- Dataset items

BEGIN

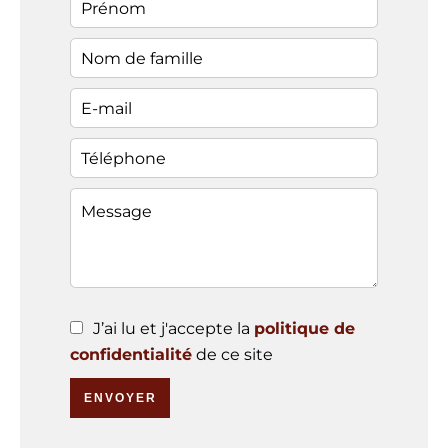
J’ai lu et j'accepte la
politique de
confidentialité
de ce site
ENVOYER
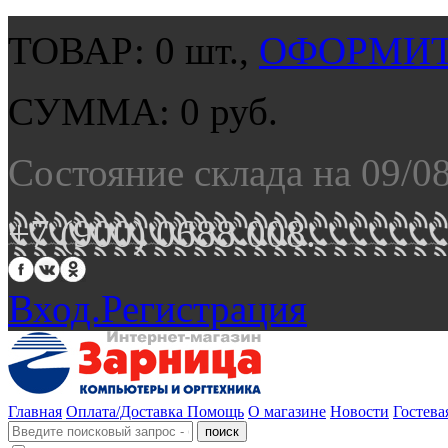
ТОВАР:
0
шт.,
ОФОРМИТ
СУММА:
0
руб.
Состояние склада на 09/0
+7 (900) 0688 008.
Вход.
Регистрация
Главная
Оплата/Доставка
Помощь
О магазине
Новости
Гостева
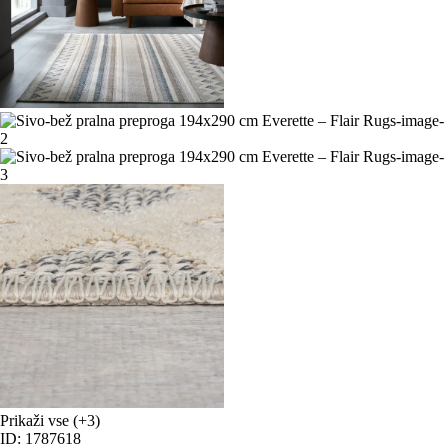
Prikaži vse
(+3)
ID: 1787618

END
BEGIN

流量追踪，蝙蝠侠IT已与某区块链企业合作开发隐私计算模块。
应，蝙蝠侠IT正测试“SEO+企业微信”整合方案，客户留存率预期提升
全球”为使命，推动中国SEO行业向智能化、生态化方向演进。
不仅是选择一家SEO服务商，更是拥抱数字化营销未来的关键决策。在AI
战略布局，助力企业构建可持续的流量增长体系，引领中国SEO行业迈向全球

END
BEGIN

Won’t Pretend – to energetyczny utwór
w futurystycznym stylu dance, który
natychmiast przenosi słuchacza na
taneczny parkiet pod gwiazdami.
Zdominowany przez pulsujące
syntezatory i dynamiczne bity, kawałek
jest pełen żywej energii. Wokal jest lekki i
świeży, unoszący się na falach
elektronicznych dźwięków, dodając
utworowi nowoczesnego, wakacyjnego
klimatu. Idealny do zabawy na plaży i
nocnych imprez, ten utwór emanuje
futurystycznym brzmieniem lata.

END

- Task statement
The answer should consist only of the lines above from the one with "J’ai lu et j'accepte la" through the one with "ID: 1787618", repeated exactly, with no pictures among them.

- Answer box
J’ai lu et j'accepte la
politique de
confidentialité
de ce site
ENVOYER
ТОВАР:
0
шт.,
ОФОРМИТ
СУММА:
0
руб.
Состояние склада на 09/0
+7 (900) 0688 008.
Вход.
Регистрация
Главная
Оплата/Доставка
Помощь
О магазине
Новости
Гостева
Prikaži vse
(+3)
ID: 1787618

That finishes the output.